Curiosity © Sigrun Sauerzapfe

Biennale des écritures du réel

L’Interview
Florence Lloret (Théâtre la Cité)

 

« Comment se regarder ? Que fabriquer ensemble ? » Telles sont les questions qui animent au quotidien l’équipe du Théâtre La Cité. La même équipe qui propose un temps fort biennal autour des écritures du réel, afin de faire « dialoguer créations artistiques et enjeux de société, artistes, chercheurs et public ». A quelques jours de l’ouverture de la troisième édition, rencontre avec la cinéaste Florence Lloret, directrice artistique du lieu et du projet.

 

Comment est née la Biennale, d’après quel constat ?
Le Théâtre la Cité est essentiellement un lieu de fabrique avec des ateliers, des artistes accueillis en résidence et des productions. Nous voulions un temps fort pour donner une visibilité aux différents chantiers de création qu’on pouvait mener, créer du lien entre les artistes et les amateurs impliqués, se sentir pris dans une dynamique commune et non pas chacun de son côté avec son projet. On s’est dit aussi que ce serait bien d’élargir ce champ relationnel au pays et à l’étranger, en invitant des artistes dont le travail nous intéresse. C’est un moment fédérateur fort dans la ville nous permettant d’impliquer tous les partenaires éducatifs, sociaux et les lieux, un désir de créer en commun, un moment de circulation du public.

 

Comment peut-on définir les écritures du réel, est-ce du théâtre documentaire ?
Nous n’avons pas choisi cette appellation parce que ça nous paraissait trop restrictif ; derrière, on voit « document », « travail d’enquête », « constat ». L’écriture du réel n’est pas dans le constat, mais dans un double mouvement qui serait de témoigner de notre monde tout en le réinventant : à partir du moment où on le parle, on le réinvente.
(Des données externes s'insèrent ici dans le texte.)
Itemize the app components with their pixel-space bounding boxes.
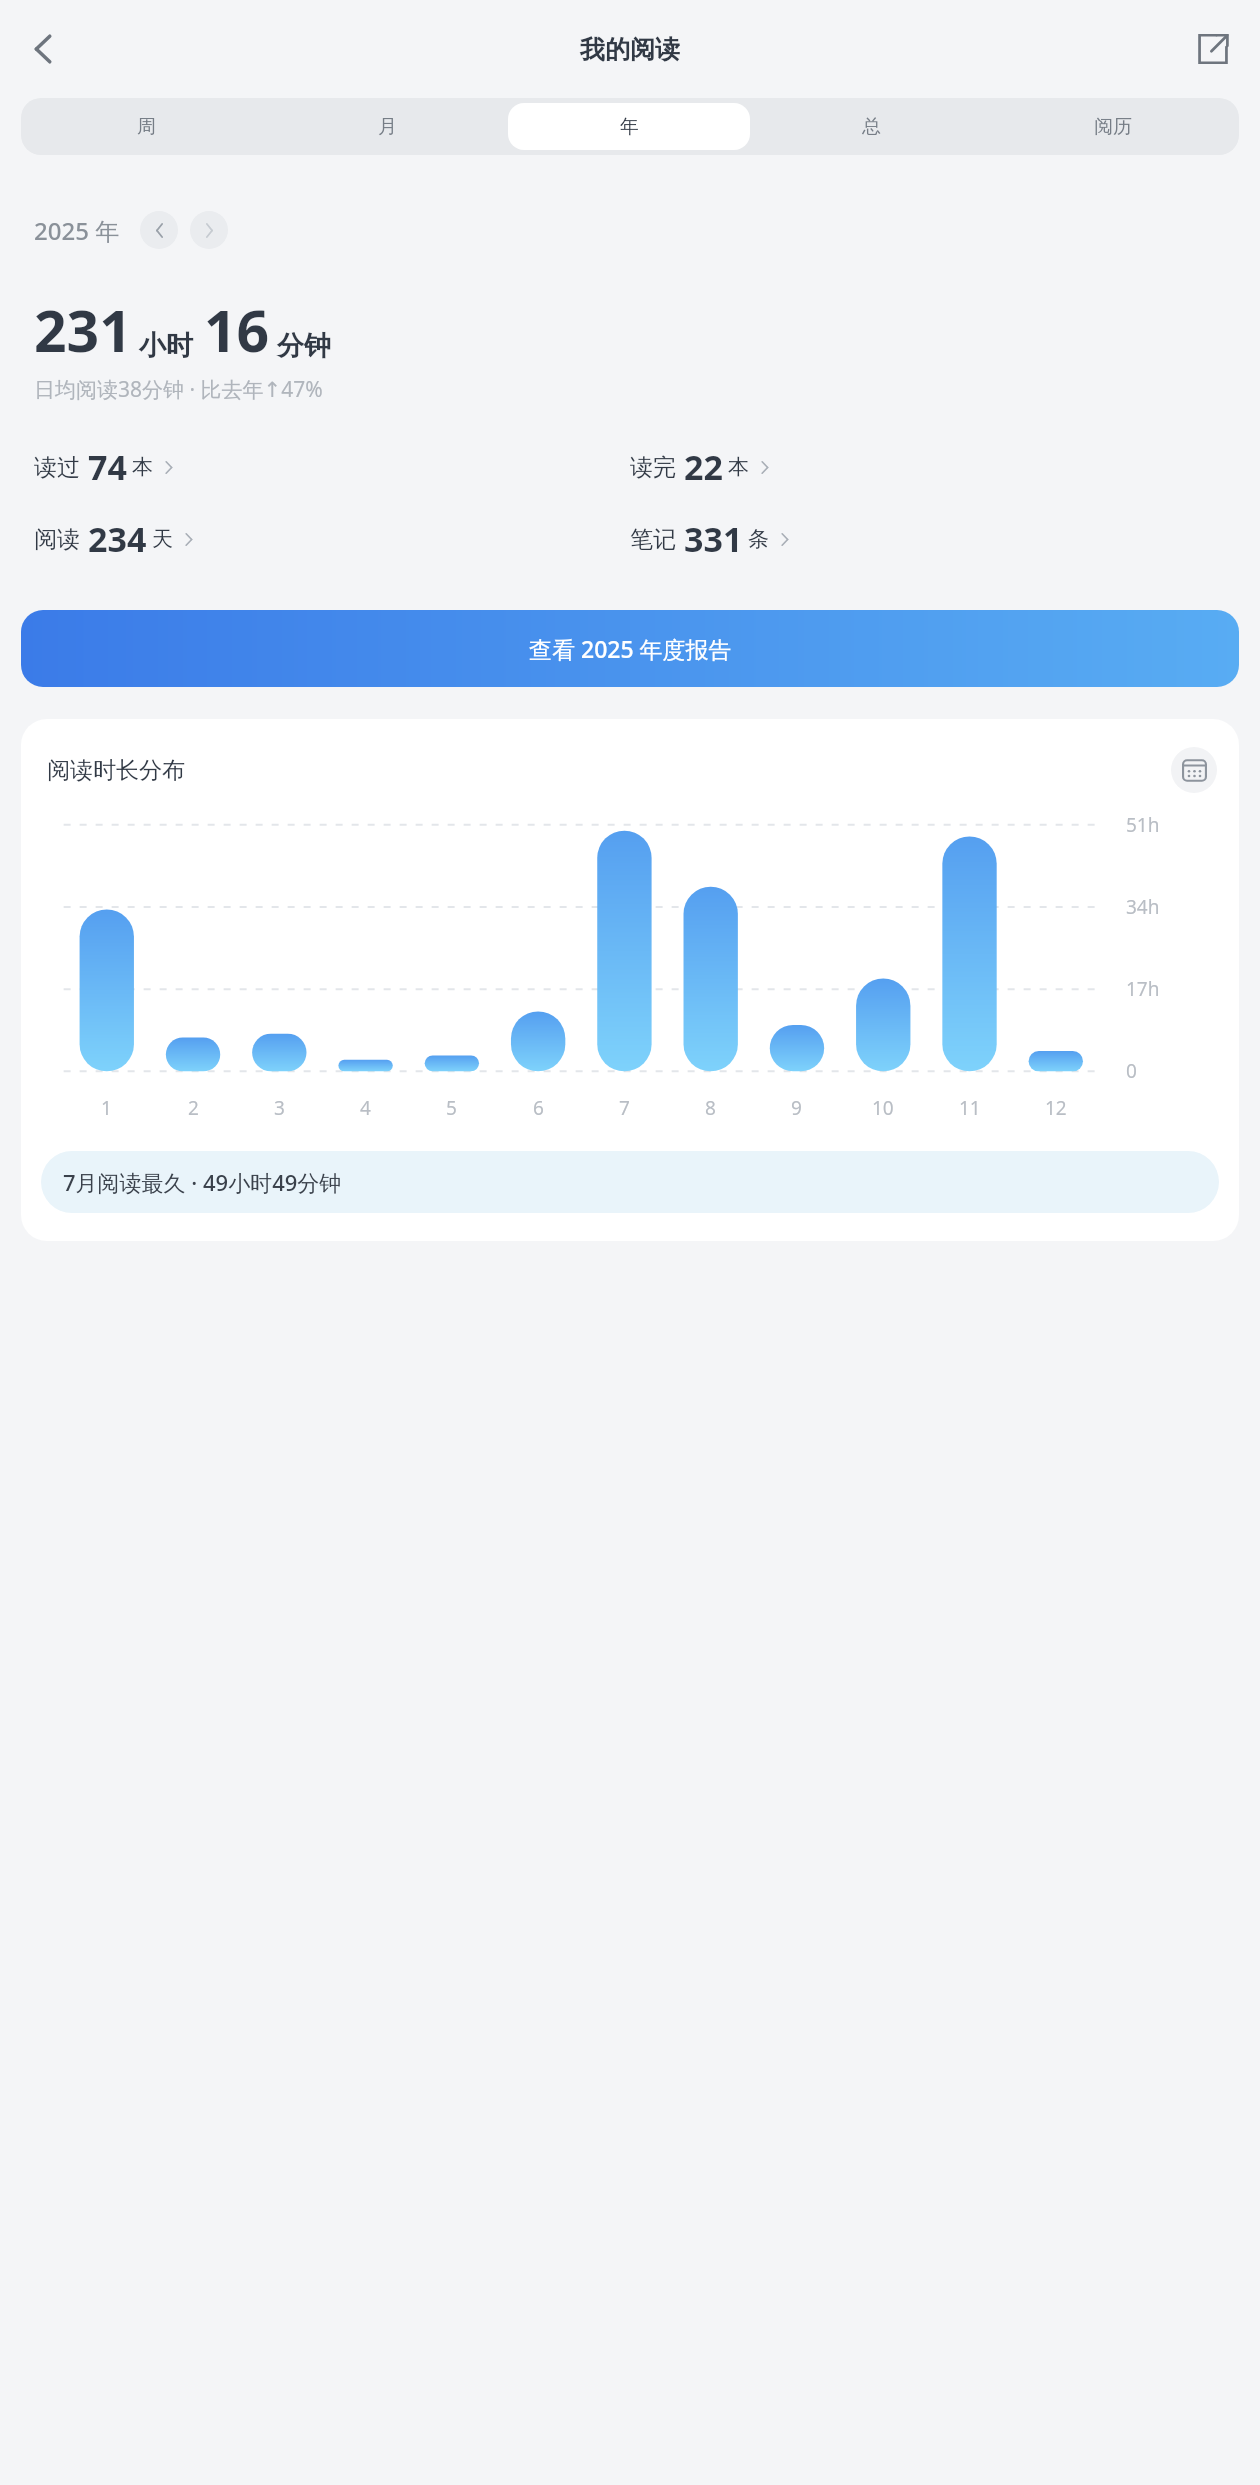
staticText: 51h xyxy=(1126,812,1160,838)
staticText: 笔记 xyxy=(630,525,676,554)
staticText: 6 xyxy=(533,1095,544,1121)
staticText: 查看 2025 年度报告 xyxy=(529,633,732,664)
staticText: 12 xyxy=(1045,1095,1067,1121)
staticText: 阅读时长分布 xyxy=(47,756,185,785)
staticText: 34h xyxy=(1126,894,1160,920)
button[interactable]: 阅历 xyxy=(992,103,1234,150)
staticText: 分钟 xyxy=(277,329,331,363)
staticText: 2 xyxy=(188,1095,199,1121)
staticText: 年 xyxy=(620,115,639,139)
staticText: 月 xyxy=(378,115,397,139)
button[interactable]: 总 xyxy=(750,103,992,150)
button[interactable]: 月 xyxy=(267,103,508,150)
button[interactable]: Previous year xyxy=(140,211,178,249)
button[interactable]: Next year xyxy=(190,211,228,249)
staticText: 小时 xyxy=(139,329,193,363)
staticText: 74 xyxy=(88,444,127,490)
staticText: 3 xyxy=(274,1095,285,1121)
staticText: 周 xyxy=(137,115,156,139)
staticText: 条 xyxy=(748,526,769,552)
button[interactable]: 读过 xyxy=(34,444,630,490)
staticText: 1 xyxy=(101,1095,112,1121)
button[interactable]: 年 xyxy=(508,103,750,150)
button[interactable]: 周 xyxy=(26,103,267,150)
button[interactable]: 2025 年 xyxy=(34,214,120,247)
staticText: 读过 xyxy=(34,453,80,482)
staticText: 0 xyxy=(1126,1058,1137,1084)
button[interactable]: 阅读 xyxy=(34,516,630,562)
staticText: 日均阅读38分钟 · 比去年↑47% xyxy=(34,375,323,404)
button[interactable]: 查看 2025 年度报告 xyxy=(21,610,1239,687)
button[interactable]: Back xyxy=(12,17,76,81)
staticText: 我的阅读 xyxy=(580,34,680,65)
button[interactable]: 笔记 xyxy=(630,516,1226,562)
staticText: 16 xyxy=(204,291,270,369)
button[interactable]: Select month xyxy=(1171,747,1217,793)
button[interactable]: 读完 xyxy=(630,444,1226,490)
staticText: 10 xyxy=(872,1095,894,1121)
staticText: 231 xyxy=(34,291,132,369)
staticText: 17h xyxy=(1126,976,1160,1002)
staticText: 331 xyxy=(684,516,743,562)
button[interactable]: Share xyxy=(1182,18,1244,80)
button[interactable]: 7月阅读最久 · 49小时49分钟 xyxy=(41,1151,1219,1213)
staticText: 本 xyxy=(132,454,153,480)
staticText: 11 xyxy=(959,1095,981,1121)
staticText: 7月阅读最久 · 49小时49分钟 xyxy=(63,1167,342,1197)
staticText: 7 xyxy=(619,1095,630,1121)
staticText: 5 xyxy=(446,1095,457,1121)
staticText: 阅读 xyxy=(34,525,80,554)
staticText: 9 xyxy=(791,1095,802,1121)
staticText: 天 xyxy=(152,526,173,552)
staticText: 234 xyxy=(88,516,147,562)
staticText: 总 xyxy=(862,115,881,139)
staticText: 本 xyxy=(728,454,749,480)
staticText: 阅历 xyxy=(1094,115,1132,139)
staticText: 8 xyxy=(705,1095,716,1121)
staticText: 22 xyxy=(684,444,723,490)
staticText: 读完 xyxy=(630,453,676,482)
staticText: 4 xyxy=(360,1095,371,1121)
On ne veut pas s’enfermer dans le constat des réalités qui vont être montrées sur la scène. D’autant que dans le réel, il y a ce qu’on dit et ce qu’on voudrait dire, il y a du plein et du creux. Le terme permet que des artistes de différentes disciplines travaillent et mêlent leurs pratiques : théâtre, photo, danse, cinéma… Nous pratiquons cela depuis dix ans et ça s’est vite trouvé en convergence avec un mouvement national important dans les théâtres : sortir d’une logique de répertoire et être dans l’invention d’un répertoire contemporain. Comment se raconter et raconter le monde aujourd’hui. Le choix de travail que l’on a fait ici est de dire que si l’on veut parler de notre monde, on ne peut pas le parler seuls, nous artistes. L’idée est d’inviter les gens qui nous entourent à participer à l’écriture de récits témoignant de l’autre et du monde. C’est le deuxième axe fort de notre travail : inscrire les gens dans la recherche et la création. Sur cette édition, il y a environ 250 personnes de Marseille qui, d’une manière ou d’une autre, ont contribué aux différentes formes présentées. Pas simplement pour parler de la ville comme c’est le cas avec « Chemin faisant », mais aussi pour parler de leur expérience du travail, comme dans To burn or not, le spectacle de Michel André, où des citoyens comédiens travaillent depuis trois ans sur l’évolution de leur relation au travail et, partant de la réalité vécue, témoignent des traversées, des aspirations de chacun, en plus d’un travail d’enquêtes et de lectures d’ouvrages sur le monde du travail.

 

A propos, dans une sorte de « visée émancipatrice », s’agit-il aussi de délirer le réel ?
De le rêver en tout cas oui, c’est pour ça qu’il ne s’agit pas seulement de témoigner de notre monde, mais aussi de le réinventer. C’est une question très présente, le geste d’écriture ne reste pas enfermé dans des aplats factuels mais part très vite dans plein de directions. Le simple fait de se mettre en présence sur un plateau et de se mettre au travail ensemble est déjà une situation extraordinaire et hors réalité ; se questionner sur quel théâtre on va inventer car tout est à construire et se construit dans un même mouvement : l’écriture, la dramaturgie, le jeu. Forcément, ça réinvente tout, y compris la perception du réel ; c’est comme une première fois et ça nous déplace les uns les autres en rejaillissant sur les spectateurs. C’est une traversée vivante, on ne sait pas ce qu’on va voir comme pour une énième mise en scène des Femmes savantes ; pour le spectateur, c’est une invitation singulière.

 

Vous sentez-vous proche du socio-culturel, vous en démarquez-vous ou acceptez-vous ce versant qui fut très critiqué dans les années 70/80 ?
Plutôt de l’éducation populaire, dont on serait peut-être les héritiers, car elle a à cœur de partager la question de l’art et de la création avec le plus grand nombre. Mais l’on s’en démarque dans la mesure où l’on ne démissionnera jamais sur la question de l’art. Tous les intervenants sont des artistes et ce qui est proposé est porté avec énormément d’exigence par tout le monde. C’est vrai qu’il y a eu une tendance à un moment d’être moins soucieux de la forme, de l’écriture et de la rigueur. On cherche à ne pas tout mélanger, par exemple avec les centres sociaux, plutôt à collaborer, à trouver des endroits de convergence de nos intérêts, de nos désirs et de nos pratiques professionnelles. On ne devient pas éducateurs et les éducateurs ne deviennent pas artistes, l’objectif n’est pas à cet endroit-là, car on reste arrimé à la question de l’art. Nous ne cherchons pas à soigner mais à créer, et l’on s’aperçoit que parfois, ça soigne. On cherche aussi comment renouveler les formes théâtrales en travaillant ensemble.

 

Quelques spectacles à mettre en avant ?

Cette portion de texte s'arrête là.